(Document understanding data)
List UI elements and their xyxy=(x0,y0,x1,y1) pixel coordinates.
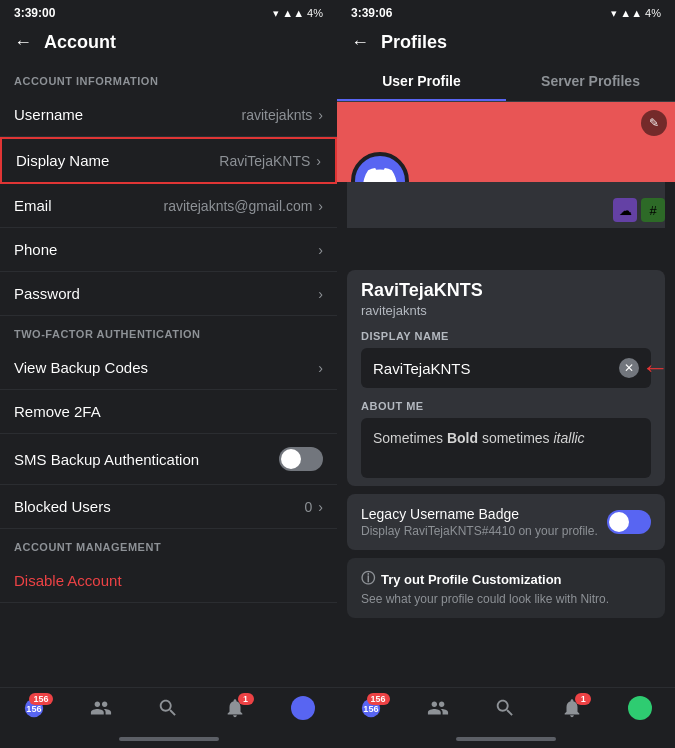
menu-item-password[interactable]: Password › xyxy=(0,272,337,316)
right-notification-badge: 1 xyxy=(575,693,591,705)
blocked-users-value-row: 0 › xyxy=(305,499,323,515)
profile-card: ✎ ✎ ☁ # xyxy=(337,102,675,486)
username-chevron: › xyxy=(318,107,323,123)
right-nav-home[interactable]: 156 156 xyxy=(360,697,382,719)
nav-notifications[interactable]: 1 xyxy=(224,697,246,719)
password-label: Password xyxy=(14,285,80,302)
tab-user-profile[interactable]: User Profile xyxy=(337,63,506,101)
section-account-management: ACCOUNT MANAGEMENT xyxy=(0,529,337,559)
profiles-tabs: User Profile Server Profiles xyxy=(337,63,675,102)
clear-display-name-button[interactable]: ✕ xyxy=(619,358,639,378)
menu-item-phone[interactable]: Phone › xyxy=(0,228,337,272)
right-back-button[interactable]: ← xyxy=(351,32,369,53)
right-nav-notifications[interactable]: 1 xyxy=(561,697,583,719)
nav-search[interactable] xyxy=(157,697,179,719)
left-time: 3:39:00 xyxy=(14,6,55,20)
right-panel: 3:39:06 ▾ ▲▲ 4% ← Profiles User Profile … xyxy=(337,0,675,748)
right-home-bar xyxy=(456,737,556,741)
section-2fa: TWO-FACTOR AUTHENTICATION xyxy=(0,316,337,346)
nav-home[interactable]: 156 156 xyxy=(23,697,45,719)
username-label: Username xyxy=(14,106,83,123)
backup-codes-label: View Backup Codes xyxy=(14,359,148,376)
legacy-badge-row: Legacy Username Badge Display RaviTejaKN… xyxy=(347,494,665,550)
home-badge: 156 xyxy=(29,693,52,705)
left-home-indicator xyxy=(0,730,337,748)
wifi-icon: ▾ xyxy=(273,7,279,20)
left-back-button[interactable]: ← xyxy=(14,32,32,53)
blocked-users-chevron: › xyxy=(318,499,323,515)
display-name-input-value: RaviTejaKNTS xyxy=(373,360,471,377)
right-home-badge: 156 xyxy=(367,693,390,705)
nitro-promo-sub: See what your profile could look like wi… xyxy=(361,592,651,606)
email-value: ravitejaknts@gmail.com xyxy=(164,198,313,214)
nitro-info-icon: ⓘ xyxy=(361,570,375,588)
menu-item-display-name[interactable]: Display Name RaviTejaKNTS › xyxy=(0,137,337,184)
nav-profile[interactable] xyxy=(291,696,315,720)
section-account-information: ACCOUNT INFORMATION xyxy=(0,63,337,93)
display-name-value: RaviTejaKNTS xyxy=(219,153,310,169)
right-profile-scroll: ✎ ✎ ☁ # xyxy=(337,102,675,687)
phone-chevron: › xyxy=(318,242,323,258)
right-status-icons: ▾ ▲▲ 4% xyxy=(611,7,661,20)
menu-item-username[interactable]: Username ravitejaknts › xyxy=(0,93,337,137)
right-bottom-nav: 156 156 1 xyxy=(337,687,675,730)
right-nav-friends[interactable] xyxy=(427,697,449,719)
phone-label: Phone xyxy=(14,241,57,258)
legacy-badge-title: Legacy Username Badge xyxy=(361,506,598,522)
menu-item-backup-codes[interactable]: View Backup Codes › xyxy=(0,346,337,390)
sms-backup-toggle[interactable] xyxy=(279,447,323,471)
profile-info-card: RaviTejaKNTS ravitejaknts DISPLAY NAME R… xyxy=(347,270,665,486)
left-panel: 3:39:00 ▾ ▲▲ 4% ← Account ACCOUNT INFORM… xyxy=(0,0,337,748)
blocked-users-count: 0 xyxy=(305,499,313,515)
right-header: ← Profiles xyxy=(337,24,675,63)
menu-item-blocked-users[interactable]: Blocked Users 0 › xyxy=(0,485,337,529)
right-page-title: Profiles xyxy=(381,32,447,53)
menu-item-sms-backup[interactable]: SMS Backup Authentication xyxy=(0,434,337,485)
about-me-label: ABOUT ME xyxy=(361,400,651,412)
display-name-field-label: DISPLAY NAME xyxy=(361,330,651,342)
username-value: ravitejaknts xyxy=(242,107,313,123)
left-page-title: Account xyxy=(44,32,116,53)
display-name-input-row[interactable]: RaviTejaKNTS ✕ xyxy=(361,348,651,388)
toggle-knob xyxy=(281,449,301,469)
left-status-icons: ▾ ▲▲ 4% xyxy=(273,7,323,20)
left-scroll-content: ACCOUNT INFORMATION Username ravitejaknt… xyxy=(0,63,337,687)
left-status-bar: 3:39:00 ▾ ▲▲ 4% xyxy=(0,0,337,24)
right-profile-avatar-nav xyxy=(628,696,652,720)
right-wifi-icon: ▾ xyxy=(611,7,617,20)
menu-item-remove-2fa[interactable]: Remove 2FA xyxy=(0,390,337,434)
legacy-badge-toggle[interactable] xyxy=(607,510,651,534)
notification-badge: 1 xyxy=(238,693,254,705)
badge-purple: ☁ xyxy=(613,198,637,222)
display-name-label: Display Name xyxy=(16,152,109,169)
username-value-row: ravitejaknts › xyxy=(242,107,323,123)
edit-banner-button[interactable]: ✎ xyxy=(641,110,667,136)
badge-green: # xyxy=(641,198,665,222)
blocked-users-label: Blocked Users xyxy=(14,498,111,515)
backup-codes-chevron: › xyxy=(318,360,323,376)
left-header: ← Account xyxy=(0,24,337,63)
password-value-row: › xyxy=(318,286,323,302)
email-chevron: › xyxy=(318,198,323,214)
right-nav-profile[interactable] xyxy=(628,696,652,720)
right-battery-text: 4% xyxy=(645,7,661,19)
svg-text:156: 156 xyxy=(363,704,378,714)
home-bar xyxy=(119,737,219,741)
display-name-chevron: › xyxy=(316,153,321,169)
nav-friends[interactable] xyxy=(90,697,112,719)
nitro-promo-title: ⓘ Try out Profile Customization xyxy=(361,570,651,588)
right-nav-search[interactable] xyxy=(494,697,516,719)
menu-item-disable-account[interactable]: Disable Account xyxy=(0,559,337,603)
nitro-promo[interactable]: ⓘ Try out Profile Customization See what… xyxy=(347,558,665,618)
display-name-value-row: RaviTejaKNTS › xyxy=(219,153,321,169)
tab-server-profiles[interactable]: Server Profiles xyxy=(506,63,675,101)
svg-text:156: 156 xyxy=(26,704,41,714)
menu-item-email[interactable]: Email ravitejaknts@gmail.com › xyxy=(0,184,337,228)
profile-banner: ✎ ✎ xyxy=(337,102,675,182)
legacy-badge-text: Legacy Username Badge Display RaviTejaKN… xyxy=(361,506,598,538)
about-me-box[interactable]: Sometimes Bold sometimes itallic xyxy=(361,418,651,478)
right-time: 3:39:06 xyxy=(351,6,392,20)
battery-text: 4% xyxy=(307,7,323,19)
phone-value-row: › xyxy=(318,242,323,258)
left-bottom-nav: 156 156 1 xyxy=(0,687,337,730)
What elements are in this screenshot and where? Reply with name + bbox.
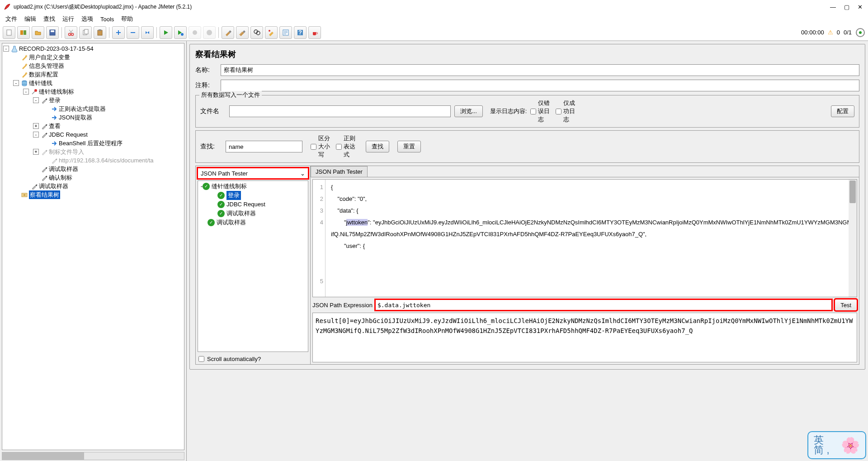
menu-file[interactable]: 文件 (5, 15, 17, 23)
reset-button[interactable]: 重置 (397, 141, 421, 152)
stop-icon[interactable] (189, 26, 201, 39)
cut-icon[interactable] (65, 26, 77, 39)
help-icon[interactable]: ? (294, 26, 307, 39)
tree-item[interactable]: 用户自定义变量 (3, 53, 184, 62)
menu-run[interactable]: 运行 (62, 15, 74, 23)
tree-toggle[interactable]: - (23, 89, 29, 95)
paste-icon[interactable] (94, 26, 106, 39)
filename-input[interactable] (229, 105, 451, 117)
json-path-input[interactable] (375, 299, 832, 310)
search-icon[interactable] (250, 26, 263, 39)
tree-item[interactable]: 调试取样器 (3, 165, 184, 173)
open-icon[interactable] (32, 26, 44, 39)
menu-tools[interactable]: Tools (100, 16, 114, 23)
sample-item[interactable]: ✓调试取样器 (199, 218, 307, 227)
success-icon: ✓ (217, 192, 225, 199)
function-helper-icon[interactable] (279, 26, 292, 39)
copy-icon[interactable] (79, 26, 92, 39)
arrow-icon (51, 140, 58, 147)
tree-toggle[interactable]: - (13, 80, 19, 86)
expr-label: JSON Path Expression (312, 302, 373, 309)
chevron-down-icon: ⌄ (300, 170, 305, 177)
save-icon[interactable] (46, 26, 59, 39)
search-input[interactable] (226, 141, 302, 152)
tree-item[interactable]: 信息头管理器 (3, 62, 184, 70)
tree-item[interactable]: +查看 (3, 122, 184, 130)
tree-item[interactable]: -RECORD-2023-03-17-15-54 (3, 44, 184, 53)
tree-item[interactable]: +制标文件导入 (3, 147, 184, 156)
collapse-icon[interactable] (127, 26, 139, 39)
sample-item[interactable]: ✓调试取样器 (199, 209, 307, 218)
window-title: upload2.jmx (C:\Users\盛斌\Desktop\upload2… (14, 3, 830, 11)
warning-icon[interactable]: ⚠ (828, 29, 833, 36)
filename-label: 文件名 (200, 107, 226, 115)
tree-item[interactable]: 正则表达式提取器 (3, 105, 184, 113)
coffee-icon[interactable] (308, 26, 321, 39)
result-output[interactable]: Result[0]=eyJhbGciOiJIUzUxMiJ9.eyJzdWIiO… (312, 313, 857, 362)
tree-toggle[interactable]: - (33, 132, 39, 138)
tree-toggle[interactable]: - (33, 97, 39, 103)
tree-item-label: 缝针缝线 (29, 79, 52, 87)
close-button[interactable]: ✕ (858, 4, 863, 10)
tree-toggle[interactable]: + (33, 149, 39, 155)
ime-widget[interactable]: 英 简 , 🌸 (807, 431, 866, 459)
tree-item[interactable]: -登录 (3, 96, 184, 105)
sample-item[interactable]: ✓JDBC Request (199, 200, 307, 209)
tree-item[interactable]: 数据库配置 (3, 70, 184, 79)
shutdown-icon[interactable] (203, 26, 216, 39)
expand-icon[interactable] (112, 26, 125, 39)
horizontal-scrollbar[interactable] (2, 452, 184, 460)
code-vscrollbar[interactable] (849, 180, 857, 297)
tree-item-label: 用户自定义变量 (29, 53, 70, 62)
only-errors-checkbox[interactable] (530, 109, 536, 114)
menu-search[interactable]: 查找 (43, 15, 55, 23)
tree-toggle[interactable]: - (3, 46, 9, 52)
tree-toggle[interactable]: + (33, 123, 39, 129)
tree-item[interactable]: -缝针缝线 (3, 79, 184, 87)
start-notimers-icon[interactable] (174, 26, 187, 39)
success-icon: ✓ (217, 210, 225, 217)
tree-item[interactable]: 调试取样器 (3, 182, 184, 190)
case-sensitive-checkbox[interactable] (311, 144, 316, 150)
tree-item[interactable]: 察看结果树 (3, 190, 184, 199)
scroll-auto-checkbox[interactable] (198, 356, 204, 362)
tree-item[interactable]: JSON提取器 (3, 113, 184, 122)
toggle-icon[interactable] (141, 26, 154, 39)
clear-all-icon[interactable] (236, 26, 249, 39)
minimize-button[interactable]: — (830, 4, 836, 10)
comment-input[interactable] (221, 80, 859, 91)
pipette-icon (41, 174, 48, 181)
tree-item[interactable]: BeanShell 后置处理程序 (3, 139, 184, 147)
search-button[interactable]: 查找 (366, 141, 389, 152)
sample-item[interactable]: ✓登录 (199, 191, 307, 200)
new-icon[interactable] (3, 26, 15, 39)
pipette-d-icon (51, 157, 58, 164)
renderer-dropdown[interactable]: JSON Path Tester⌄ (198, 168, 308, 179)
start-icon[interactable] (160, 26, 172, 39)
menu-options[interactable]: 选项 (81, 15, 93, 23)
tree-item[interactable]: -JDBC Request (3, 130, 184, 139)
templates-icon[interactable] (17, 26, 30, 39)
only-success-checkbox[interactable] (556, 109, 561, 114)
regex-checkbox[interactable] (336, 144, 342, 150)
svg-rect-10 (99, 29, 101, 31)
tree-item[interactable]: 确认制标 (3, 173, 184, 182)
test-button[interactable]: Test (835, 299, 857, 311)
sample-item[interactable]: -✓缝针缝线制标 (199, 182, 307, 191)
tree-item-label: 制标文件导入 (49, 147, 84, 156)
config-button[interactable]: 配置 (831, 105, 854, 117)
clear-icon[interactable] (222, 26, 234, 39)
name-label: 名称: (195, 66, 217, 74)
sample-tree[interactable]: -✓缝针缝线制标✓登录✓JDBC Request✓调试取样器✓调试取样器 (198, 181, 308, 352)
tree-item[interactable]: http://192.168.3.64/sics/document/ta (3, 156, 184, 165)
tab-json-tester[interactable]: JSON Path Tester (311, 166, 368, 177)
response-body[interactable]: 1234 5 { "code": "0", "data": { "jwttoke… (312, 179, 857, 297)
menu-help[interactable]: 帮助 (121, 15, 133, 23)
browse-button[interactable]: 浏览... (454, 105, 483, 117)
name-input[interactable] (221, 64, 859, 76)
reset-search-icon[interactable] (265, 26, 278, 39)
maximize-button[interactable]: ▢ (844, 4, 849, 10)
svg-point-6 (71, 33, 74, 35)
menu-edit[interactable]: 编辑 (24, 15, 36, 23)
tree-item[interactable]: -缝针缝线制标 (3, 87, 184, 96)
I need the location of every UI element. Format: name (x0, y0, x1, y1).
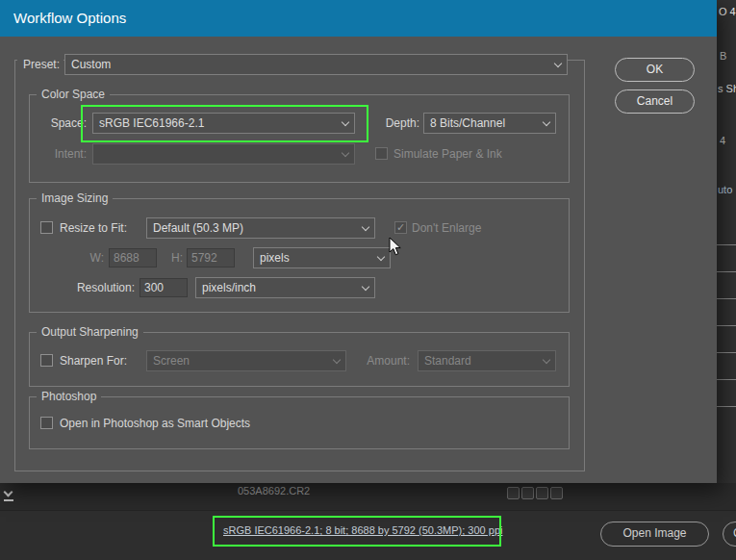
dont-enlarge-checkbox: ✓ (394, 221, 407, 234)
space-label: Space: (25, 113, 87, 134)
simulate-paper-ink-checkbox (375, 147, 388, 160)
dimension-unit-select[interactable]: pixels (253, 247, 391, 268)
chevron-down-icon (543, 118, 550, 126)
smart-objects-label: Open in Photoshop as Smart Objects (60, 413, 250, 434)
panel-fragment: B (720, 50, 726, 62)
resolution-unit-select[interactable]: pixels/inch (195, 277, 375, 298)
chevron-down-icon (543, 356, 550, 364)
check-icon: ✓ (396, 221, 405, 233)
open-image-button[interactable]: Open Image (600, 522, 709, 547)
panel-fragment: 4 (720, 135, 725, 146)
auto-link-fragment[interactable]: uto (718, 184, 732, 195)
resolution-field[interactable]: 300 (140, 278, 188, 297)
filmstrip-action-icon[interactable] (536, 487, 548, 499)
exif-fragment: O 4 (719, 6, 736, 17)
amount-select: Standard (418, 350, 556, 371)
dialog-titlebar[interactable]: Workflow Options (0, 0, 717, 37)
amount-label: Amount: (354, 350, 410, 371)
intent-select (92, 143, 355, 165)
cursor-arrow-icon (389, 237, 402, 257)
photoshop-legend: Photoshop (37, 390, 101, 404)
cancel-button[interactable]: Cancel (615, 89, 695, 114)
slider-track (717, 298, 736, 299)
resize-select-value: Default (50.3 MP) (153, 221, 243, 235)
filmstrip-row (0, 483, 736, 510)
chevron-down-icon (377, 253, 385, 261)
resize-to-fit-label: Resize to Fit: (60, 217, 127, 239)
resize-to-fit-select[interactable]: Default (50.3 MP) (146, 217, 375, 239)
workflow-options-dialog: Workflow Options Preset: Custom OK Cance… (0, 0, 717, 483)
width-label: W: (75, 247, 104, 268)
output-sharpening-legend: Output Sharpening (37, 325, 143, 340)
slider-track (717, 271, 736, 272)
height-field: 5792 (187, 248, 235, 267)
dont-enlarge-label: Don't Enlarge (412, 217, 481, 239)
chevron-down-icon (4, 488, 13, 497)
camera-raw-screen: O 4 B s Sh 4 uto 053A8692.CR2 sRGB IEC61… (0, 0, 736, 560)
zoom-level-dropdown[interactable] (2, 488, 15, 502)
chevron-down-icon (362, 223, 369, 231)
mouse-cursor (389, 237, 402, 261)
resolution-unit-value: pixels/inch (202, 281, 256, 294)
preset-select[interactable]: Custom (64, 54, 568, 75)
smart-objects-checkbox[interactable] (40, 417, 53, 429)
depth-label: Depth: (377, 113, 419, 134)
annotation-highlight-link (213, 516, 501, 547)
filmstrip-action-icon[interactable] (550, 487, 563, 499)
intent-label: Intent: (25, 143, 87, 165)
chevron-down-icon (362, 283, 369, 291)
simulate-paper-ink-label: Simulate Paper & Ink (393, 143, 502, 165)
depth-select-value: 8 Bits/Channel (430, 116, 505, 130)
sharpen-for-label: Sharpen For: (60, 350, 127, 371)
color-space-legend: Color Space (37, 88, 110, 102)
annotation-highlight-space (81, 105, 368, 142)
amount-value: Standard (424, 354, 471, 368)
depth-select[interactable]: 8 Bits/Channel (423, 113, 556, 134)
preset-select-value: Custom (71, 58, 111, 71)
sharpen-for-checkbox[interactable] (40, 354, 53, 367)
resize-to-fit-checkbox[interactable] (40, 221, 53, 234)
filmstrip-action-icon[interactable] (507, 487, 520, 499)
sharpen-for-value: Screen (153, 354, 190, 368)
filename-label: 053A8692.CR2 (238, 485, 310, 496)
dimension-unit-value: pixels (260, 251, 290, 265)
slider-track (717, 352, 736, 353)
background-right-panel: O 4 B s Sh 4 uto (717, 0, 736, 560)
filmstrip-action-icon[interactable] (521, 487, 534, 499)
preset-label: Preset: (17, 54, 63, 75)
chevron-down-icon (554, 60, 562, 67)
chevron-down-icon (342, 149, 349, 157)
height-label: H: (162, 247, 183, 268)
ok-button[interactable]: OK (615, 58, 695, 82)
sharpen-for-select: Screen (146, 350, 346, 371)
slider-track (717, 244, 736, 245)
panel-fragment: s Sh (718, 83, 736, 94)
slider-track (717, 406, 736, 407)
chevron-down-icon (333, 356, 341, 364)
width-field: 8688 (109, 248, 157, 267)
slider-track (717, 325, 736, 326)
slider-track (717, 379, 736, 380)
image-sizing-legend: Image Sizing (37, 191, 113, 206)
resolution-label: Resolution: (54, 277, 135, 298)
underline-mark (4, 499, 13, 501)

** Task prompt **
Please copy each line of the records above that holds the word "width".

** Written solution **
width-label: W: (75, 247, 104, 268)
width-field: 8688 (109, 248, 157, 267)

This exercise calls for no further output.